There were so many friendly people staying at our campground in Denali and the Americans sure love a chin-wag so we ended up meeting lots of interesting people. One of which was a lady camping next to us on her own in the back of her car. She was nearly 70…I was cheeky and had to ask! She goes out hiking in the backcountry on her own and uses an umbrella as her only bear defence, which apparently works a charm. She was full of information and advised us on some hikes in the park seeing as there are basically no trails and your encouraged to just walk wherever you please. One hike was around the Cathedral Mountain area which was right beside a closed off area for backcountry hiking due to a high concentration of bears. She actually had a bear follow her and her partner around this area one time, it followed his footsteps in the snow and sat in front of the couple huffing and puffing, looking between them and the pass, weighing up if it was worth the fight. He charged them and she of course got out her umbrella and put on her best teachers voice and the bear stopped just before them and reluctantly walked away. It was only later on that she realised her partner had pepperoni in his bag and had been eating it for the past few days. The smell and oils must’ve been coming out of his pores, into his leather boots, and onto the snow where the bear followed every single step. Pretty cool story I thought! She was a very inspiring lady, it’s a shame we didn’t hear more of her fascinating stories.
The weather was actually pretty damn good so we began the day with a hike up the Alpine trail past Eielson visitor centre. It offered grand views of the valley below and the layered mountains in the distance. We had a brief glimpse of Mount Denali’s peak rising from a cloud earlier on the bus but he was long gone now, masked in cloud for the remainder of the day. Ground squirrels were all over the ridge-line at the top of the hike and eating the wildflowers.
We set off on another hike later in the day which the lady we met earlier had suggested. It bordered the no entry zone around Sable Pass due to the high concentration of bears so we got our bells dinging for the hike. We were confronted by a creek which I wasn’t best pleased about having to cross. It was shallow but flowing fast and I’m ultra clumsy so could envision myself falling and getting awkwardly dragged along the rocks and drowning in 5 inches of water. Well, luckily I didn’t, we took our boots off and I managed to not stumble and die so we could continue on our walk. We followed a sheep trail and ended up walking alongside a volcanic looking mountain with tiny pieces of scoria coloured like a sunset. We passed pretty lakes and had a beautiful mountain backdrop but then we couldn’t work out where our trail went next. We were a bit exhausted after hiking the Alpine Trail earlier in the day so were happy to head back. We managed to stay in a pocket of sunshine all day while we watched weather systems move around the valley with black clouds looming over mountains and dropping walls of rain.

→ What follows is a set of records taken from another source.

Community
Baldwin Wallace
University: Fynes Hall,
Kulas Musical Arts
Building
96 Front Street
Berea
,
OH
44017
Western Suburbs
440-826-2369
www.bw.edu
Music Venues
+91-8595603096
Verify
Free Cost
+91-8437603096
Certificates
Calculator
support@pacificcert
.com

When we headed back we could see buses continuously stopping up the road towards Sable Pass, it had to be a bear sighting!

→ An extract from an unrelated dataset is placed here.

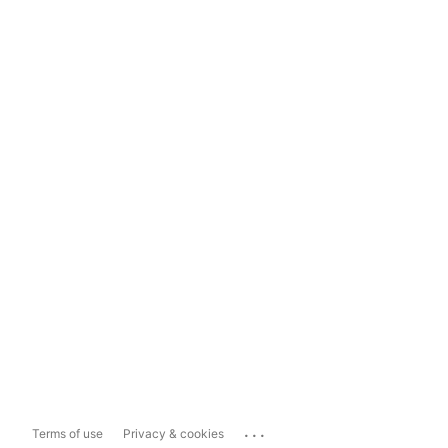
...
Terms of use
Privacy & cookies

We hadn’t seen a bear all day so fastened our pace, crossed the creek and reached the road. A group of professional photographers were positioned in the same place all day filming a moose and two calves, maybe waiting for a predator to attack. They asked if we’d seen the wolf as apparently he’d passed by just three minutes ago, it must’ve gone right by us and we had no damn clue.
Nevermind, there was a potential bear up the road so we continued up-hill while scanning the area. We slowed our pace as we neared the pass, looking all around for a rock-bear that we didn’t want to surprise. The road went round a bend as we reached the pass and every step was a little unknown as we couldn’t see around the bend. Before we even got a chance though a bus came from that direction and the bubbly driver pulled up and asked where we were heading. We said just along the road and she said “no your not….there’s a bear walking along the road right behind us”. Oh wow! We’d seen photos of bears walking alongside the buses in the park but seeing as our first four encounters were far away we figured that the road encounters were a rare occasion. The driver wasn’t allowed to leave us so close to a bear so she had to pick us up even after my pleads of reversing so we could at least see the bear. I was the angriest person in the world on that bus. Everyone on the bus was happy as a bunny after having a really close encounter, my dream encounter, and we were about 20ft from stumbling into the path of a wild bear.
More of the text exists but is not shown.